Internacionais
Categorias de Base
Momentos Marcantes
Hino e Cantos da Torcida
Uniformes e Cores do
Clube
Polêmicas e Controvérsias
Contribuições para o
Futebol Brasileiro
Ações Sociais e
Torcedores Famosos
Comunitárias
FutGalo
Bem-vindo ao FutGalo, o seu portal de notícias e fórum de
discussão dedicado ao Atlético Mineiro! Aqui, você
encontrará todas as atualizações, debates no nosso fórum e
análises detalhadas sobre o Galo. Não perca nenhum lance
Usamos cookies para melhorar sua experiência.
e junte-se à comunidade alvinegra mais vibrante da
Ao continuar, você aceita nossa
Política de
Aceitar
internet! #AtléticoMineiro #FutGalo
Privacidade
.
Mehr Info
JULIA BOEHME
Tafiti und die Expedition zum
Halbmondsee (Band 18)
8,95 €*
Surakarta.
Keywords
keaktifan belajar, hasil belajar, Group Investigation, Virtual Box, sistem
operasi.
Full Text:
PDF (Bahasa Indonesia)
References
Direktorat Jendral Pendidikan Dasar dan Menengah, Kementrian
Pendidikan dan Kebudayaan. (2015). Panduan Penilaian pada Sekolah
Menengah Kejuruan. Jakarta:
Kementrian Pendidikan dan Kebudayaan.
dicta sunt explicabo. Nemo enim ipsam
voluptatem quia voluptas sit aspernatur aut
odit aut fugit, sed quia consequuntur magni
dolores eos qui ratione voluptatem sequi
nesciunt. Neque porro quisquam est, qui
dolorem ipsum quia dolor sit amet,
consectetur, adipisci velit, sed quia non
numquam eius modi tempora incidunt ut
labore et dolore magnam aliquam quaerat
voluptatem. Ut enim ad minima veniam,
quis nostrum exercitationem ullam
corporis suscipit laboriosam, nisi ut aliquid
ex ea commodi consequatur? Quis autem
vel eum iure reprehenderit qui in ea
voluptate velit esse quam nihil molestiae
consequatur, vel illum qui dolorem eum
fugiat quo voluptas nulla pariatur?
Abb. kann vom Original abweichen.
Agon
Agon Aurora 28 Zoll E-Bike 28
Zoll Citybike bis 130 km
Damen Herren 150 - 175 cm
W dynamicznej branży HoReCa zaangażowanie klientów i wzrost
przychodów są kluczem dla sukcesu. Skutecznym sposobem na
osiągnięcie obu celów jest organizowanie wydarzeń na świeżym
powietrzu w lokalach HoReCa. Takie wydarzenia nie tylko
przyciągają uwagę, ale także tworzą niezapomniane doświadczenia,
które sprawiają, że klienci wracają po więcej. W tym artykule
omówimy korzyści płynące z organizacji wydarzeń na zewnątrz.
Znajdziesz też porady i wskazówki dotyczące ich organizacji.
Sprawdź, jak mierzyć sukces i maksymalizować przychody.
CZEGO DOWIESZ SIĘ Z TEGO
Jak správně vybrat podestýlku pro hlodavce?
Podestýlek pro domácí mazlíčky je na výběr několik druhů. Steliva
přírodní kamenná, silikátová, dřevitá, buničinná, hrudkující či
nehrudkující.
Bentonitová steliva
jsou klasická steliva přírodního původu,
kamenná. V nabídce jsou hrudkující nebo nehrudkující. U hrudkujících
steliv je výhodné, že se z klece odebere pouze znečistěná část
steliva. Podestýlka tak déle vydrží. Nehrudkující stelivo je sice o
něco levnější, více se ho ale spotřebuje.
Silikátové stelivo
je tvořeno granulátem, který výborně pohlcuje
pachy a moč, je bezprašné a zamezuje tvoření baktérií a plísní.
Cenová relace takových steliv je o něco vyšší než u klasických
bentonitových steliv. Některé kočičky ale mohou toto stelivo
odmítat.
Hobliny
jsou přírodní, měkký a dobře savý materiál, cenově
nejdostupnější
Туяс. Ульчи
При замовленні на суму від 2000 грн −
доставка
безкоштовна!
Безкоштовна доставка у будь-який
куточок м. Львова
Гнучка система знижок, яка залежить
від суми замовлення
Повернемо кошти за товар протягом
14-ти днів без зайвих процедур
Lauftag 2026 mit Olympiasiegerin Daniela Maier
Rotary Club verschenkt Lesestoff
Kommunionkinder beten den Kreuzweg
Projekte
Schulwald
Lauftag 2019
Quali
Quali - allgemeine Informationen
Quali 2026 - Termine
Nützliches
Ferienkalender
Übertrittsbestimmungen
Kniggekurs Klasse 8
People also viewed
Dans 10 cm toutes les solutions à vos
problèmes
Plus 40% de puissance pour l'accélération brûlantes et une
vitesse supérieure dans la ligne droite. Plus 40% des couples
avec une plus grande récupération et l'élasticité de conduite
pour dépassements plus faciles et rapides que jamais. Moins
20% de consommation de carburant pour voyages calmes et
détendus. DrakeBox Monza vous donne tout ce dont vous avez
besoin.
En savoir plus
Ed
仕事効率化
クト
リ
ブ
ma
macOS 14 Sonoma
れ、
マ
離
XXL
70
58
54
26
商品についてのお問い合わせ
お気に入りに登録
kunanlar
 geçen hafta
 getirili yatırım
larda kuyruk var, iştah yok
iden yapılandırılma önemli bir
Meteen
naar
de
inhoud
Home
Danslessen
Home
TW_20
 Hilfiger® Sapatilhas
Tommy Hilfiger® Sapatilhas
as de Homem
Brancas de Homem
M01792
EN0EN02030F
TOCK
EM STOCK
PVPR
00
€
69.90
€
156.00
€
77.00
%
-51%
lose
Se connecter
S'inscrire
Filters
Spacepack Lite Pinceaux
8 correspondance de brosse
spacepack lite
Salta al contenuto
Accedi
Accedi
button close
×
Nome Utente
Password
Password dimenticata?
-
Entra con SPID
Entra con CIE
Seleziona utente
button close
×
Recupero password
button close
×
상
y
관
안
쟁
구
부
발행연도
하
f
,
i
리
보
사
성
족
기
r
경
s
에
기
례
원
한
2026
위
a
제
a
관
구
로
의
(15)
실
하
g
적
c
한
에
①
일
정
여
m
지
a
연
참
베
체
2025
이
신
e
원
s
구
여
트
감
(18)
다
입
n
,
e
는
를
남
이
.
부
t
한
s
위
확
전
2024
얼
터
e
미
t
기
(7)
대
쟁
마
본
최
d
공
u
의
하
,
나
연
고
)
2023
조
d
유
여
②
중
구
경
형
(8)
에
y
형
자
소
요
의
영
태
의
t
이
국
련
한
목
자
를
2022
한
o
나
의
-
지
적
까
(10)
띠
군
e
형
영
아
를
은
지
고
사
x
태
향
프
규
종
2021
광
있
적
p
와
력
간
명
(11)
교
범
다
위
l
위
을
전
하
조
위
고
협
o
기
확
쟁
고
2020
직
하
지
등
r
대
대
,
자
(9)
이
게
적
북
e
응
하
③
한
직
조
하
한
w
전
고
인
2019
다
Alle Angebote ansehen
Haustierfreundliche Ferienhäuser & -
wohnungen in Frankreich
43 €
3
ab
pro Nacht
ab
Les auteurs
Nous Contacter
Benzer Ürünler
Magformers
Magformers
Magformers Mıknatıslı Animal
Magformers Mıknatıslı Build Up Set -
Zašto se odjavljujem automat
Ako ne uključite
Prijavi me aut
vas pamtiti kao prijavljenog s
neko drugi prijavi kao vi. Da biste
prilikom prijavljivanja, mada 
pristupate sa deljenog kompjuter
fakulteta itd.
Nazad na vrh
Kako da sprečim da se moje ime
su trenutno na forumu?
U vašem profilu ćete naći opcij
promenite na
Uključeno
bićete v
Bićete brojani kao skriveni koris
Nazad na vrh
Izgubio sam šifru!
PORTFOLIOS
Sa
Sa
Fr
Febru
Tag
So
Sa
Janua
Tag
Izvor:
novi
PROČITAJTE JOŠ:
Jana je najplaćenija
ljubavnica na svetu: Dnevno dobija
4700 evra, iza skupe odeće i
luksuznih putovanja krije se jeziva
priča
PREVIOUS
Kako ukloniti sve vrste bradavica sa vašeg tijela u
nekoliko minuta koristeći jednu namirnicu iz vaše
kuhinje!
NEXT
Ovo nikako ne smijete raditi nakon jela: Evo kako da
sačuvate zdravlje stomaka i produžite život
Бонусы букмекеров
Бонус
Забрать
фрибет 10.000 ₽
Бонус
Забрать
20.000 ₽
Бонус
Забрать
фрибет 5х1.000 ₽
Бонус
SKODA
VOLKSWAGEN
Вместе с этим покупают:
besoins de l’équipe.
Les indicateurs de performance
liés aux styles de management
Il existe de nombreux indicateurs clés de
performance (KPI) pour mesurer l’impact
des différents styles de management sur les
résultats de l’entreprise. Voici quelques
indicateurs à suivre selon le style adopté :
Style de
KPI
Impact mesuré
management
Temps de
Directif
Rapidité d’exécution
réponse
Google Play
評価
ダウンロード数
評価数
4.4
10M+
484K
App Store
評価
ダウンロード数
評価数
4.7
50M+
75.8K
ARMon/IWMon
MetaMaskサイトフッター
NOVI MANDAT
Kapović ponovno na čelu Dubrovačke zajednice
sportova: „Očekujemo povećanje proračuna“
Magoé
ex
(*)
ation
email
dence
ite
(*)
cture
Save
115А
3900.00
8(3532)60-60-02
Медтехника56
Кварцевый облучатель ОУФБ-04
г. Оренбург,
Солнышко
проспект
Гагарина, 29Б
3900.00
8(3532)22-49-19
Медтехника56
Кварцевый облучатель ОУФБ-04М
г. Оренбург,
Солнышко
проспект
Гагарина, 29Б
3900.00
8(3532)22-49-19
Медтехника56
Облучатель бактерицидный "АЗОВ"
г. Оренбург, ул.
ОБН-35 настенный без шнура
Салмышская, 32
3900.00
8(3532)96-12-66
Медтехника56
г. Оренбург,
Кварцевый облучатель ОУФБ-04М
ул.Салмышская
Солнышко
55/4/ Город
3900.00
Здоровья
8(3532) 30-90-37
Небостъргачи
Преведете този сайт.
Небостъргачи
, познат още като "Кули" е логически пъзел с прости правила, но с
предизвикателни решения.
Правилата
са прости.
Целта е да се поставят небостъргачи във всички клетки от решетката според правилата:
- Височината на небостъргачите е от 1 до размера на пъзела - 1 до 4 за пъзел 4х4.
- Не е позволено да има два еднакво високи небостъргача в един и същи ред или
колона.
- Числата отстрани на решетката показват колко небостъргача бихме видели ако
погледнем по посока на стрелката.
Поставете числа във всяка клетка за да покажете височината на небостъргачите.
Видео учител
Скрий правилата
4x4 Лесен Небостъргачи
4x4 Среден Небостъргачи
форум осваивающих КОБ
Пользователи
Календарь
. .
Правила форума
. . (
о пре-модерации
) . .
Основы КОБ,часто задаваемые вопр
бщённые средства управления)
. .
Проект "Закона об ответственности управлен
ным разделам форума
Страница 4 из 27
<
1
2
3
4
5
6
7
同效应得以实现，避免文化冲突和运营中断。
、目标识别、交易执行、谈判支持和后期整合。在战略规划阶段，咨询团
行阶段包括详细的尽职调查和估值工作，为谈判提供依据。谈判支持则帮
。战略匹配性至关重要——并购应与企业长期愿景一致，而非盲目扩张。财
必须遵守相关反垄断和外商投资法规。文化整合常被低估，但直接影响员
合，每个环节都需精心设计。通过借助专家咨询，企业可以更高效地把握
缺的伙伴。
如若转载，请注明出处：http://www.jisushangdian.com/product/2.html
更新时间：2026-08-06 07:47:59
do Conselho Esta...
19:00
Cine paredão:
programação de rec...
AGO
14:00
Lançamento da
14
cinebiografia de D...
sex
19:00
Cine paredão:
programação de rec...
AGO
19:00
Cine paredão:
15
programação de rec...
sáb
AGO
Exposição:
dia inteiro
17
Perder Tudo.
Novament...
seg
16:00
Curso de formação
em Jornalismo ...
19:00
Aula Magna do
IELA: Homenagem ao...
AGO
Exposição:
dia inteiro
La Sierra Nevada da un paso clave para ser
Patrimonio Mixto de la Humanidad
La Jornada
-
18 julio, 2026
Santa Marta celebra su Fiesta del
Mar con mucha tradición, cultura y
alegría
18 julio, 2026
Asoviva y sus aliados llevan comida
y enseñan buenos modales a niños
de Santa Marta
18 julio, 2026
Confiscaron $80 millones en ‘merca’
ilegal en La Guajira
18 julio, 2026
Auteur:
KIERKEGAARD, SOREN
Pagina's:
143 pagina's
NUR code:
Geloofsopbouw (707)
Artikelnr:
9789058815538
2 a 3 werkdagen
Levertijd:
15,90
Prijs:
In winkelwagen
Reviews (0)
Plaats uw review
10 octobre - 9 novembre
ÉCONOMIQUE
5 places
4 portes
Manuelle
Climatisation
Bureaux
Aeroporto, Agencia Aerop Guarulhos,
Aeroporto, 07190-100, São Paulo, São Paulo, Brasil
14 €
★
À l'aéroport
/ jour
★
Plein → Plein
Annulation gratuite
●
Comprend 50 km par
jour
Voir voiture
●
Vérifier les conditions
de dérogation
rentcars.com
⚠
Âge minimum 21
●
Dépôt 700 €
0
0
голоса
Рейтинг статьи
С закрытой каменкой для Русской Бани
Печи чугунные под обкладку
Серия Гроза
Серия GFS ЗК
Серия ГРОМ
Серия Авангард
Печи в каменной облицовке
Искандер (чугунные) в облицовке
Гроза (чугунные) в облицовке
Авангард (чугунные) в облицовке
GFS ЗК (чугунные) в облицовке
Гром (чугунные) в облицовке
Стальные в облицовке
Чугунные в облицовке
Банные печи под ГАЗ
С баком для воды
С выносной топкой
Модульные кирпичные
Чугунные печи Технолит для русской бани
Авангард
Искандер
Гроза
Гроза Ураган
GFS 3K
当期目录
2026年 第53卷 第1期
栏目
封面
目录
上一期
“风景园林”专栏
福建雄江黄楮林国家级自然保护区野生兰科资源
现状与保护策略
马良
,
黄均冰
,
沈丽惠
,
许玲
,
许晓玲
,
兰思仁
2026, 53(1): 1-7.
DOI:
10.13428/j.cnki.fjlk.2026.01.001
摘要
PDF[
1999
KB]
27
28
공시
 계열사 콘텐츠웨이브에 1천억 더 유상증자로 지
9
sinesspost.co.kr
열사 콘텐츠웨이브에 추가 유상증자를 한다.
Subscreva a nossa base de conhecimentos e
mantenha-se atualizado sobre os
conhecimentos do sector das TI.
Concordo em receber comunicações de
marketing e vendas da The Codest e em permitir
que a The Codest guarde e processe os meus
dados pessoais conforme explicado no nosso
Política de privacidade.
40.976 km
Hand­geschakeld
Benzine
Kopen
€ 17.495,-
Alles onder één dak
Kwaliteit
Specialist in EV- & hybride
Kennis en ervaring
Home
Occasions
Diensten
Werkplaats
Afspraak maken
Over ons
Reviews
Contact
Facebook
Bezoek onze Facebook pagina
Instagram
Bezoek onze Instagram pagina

◆ Task description
Please tally every line of the material above that has the string "Aeroporto", and write only the total.

◆ Task answer
2